Data extracts
★ ★ ★

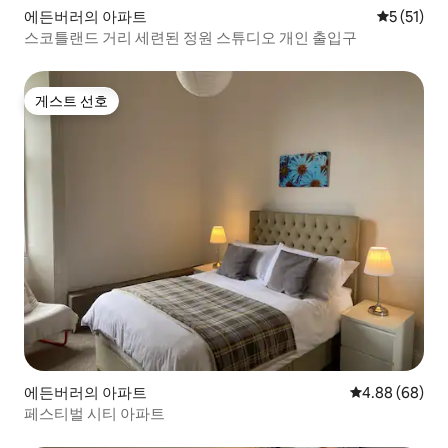
에든버러의 아파트
평점 5점(5
5 (51)
스코틀랜드 거리 세련된 정원 스튜디오 개인 출입구
게스트 선호
게스트 선호
에든버러의 아파트
평점 4.88점(5
4.88 (68)
페스티벌 시티 아파트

★ ★ ★

What needs to be done
Your task is to reproduce every record exactly while omitting the pictures.

Response for this exercise
에든버러의 아파트
평점 5점(5
5 (51)
스코틀랜드 거리 세련된 정원 스튜디오 개인 출입구
게스트 선호
게스트 선호
에든버러의 아파트
평점 4.88점(5
4.88 (68)
페스티벌 시티 아파트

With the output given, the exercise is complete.